The ever changing face of Manchester
Indeed, glamorous glass buildings easily blind one to the rest of the city's architecture but look a little longer and it really is remarkable. Glorious, largely Victorian era, public buildings like the huge Royal Exchange, the Gothic extravagance of the Town Hall or the splendid John Rylands Library stand among banks, hotels, churches all in varied styles and fascinating layers of detail.
Exquisite interior of St Mary's catholic church

Lavish detail on even the most humble frontage
What is clear is that the architects and builders of old were building forever: the abundance of detail and sheer, painstaking craftsmanship is evident on even the most humble office front.

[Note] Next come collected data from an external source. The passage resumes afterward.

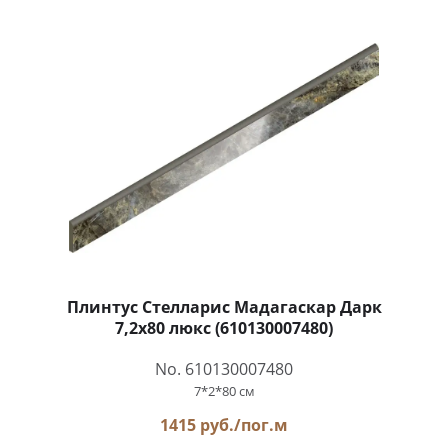
Плинтус Стелларис Мадагаскар Дарк
7,2x80 люкс (610130007480)
No. 610130007480
7*2*80 см
1415 руб./пог.м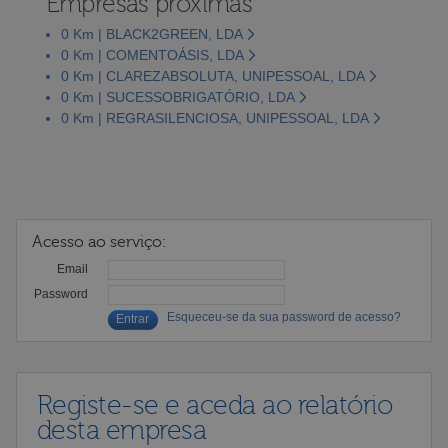
Empresas próximas
0 Km | BLACK2GREEN, LDA
0 Km | COMENTOÁSIS, LDA
0 Km | CLAREZABSOLUTA, UNIPESSOAL, LDA
0 Km | SUCESSOBRIGATÓRIO, LDA
0 Km | REGRASILENCIOSA, UNIPESSOAL, LDA
Acesso ao serviço:
Email
Password
Esqueceu-se da sua password de acesso?
Registe-se e aceda ao relatório
desta empresa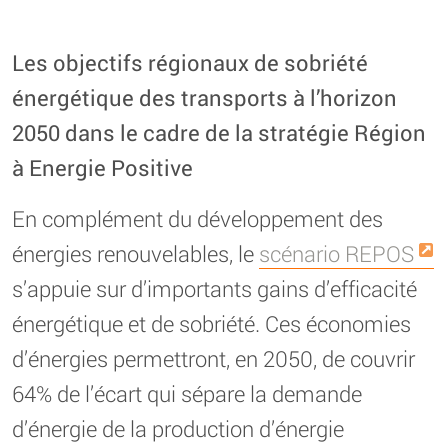
Les objectifs régionaux de sobriété
énergétique des transports à l’horizon
2050 dans le cadre de la stratégie Région
à Energie Positive
En complément du développement des
énergies renouvelables, le
scénario REPOS
s’appuie sur d’importants gains d’efficacité
énergétique et de sobriété. Ces économies
d’énergies permettront, en 2050, de couvrir
64% de l’écart qui sépare la demande
d’énergie de la production d’énergie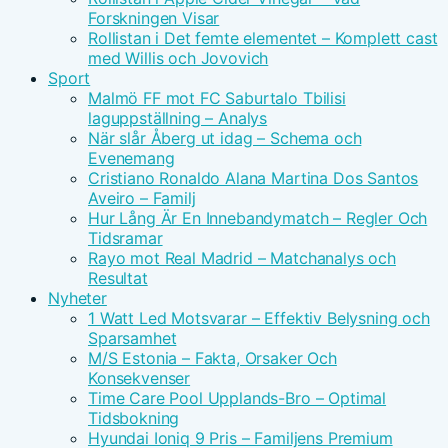
Forskningen Visar
Rollistan i Det femte elementet – Komplett cast
med Willis och Jovovich
Sport
Malmö FF mot FC Saburtalo Tbilisi
laguppställning – Analys
När slår Åberg ut idag – Schema och
Evenemang
Cristiano Ronaldo Alana Martina Dos Santos
Aveiro – Familj
Hur Lång Är En Innebandymatch – Regler Och
Tidsramar
Rayo mot Real Madrid – Matchanalys och
Resultat
Nyheter
1 Watt Led Motsvarar – Effektiv Belysning och
Sparsamhet
M/S Estonia – Fakta, Orsaker Och
Konsekvenser
Time Care Pool Upplands-Bro – Optimal
Tidsbokning
Hyundai Ioniq 9 Pris – Familjens Premium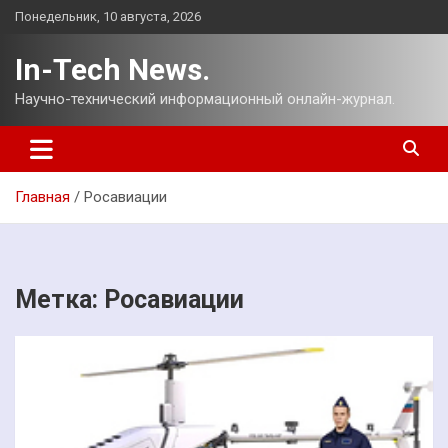
Перейти
Понедельник, 10 августа, 2026
к
содержимому
In-Tech News.
Научно-технический информационный онлайн-журнал.
Главная
Росавиации
Метка:
Росавиации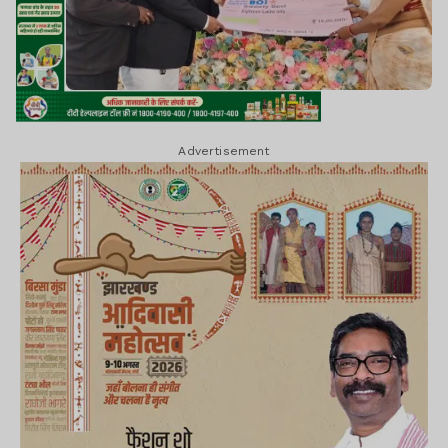
Advertisement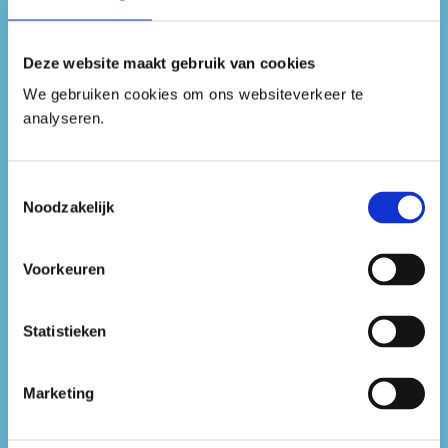
Klik hier als je van een Gelderse school of
Deze website maakt gebruik van cookies
cultuurpunt bent (m.u.v. de steden Arnhem,
Apeldoorn, Ede of Nijmegen)
We gebruiken cookies om ons websiteverkeer te
analyseren.
Toestemmingsselectie
Noodzakelijk
Voorkeuren
Route
Cultuureducatie
Statistieken
Arnhem
Marketing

Today's buildings seem to be all about 'now' - full of flash and instant eye-appeal. I wonder if the majority will even still be around in a hundred years, let alone admired.
This trip we wandered further afield to the Northern Quarter, a place of small streets and more intimate but no less interesting buildings that is now home to independent bars, clubs and creative businesses.
The facade of the old fishmarket surrounds new development
The sad side of this vibrant and bustling city is all too obvious as well – the numbers of beggars and rough sleepers to be seen around the centre is truly depressing. The gap between the haves and have-nots is very, very obvious.